**WORK INSTRUCTION**:
Taking each line of the records in turn, count those containing "Zune" and report only the number.

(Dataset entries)

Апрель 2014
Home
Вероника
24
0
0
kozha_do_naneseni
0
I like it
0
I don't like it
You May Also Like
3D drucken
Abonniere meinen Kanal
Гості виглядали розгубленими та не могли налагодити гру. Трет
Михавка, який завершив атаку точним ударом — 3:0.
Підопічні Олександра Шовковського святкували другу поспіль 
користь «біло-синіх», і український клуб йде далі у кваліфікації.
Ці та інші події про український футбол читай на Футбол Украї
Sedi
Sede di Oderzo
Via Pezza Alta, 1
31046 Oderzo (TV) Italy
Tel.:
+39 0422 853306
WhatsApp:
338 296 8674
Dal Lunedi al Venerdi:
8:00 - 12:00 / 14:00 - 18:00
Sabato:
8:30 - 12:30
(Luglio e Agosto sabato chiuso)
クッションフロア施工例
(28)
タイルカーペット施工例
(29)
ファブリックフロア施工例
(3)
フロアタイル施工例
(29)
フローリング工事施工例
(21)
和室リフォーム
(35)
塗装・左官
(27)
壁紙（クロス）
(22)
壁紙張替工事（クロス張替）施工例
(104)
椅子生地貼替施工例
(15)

--

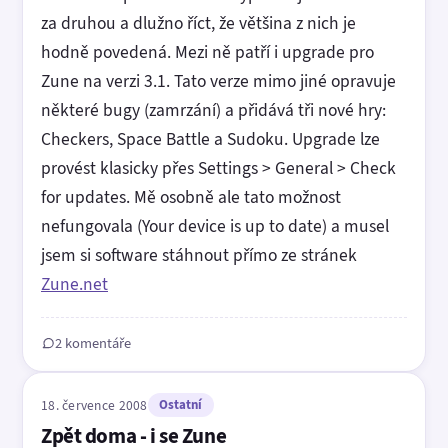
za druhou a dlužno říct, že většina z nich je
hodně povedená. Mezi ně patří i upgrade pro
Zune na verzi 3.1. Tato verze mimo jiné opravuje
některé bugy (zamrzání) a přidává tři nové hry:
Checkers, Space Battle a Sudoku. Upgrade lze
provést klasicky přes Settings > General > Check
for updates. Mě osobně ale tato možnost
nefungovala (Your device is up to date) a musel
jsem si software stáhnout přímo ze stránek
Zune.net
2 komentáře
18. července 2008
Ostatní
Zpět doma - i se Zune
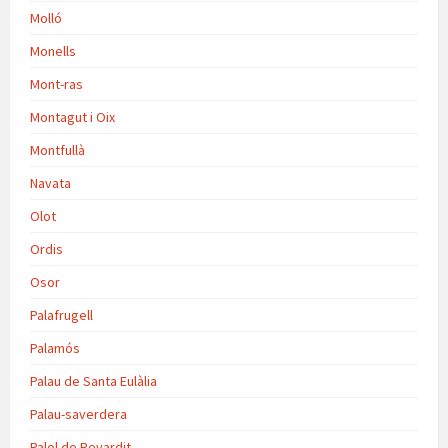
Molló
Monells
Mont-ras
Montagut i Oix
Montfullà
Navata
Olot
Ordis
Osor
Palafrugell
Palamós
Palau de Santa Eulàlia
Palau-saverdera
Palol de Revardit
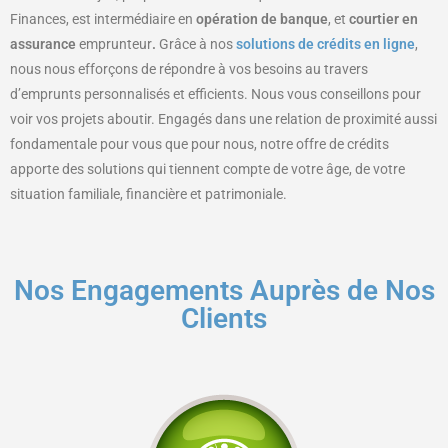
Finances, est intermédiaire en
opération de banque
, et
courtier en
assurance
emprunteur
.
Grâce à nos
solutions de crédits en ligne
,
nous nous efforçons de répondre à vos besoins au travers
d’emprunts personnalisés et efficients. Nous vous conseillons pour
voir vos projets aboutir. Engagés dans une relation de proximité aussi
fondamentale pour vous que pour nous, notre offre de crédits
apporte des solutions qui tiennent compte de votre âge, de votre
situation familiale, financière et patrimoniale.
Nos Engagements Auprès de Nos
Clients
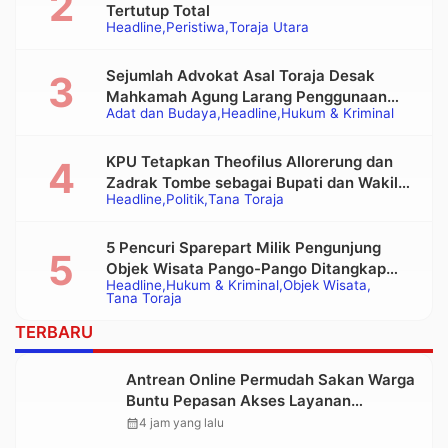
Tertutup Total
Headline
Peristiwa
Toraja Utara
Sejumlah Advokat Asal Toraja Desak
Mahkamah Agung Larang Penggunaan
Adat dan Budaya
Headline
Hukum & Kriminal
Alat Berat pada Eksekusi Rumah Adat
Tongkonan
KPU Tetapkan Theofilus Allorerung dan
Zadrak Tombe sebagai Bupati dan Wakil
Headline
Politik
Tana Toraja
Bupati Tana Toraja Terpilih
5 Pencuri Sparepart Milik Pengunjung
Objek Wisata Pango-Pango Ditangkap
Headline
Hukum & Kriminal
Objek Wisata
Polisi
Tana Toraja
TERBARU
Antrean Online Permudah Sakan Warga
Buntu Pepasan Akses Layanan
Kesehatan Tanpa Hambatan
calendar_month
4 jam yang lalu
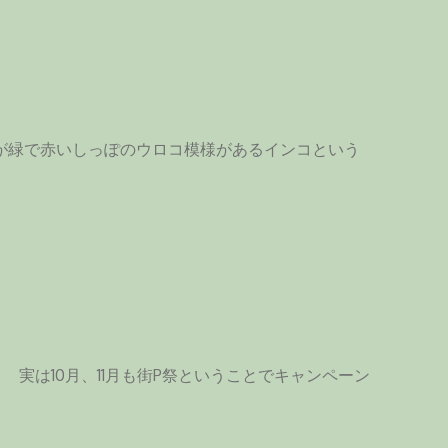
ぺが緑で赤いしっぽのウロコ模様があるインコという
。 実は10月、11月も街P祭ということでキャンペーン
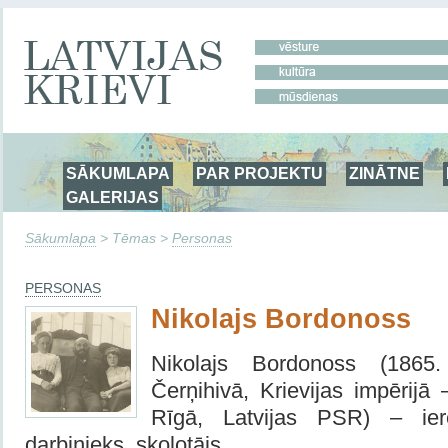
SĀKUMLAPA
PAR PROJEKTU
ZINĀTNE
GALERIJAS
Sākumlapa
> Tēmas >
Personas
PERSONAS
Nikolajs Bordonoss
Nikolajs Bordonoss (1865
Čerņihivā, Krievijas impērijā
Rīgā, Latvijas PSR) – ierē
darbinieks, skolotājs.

**TASK RESPONSE**:
3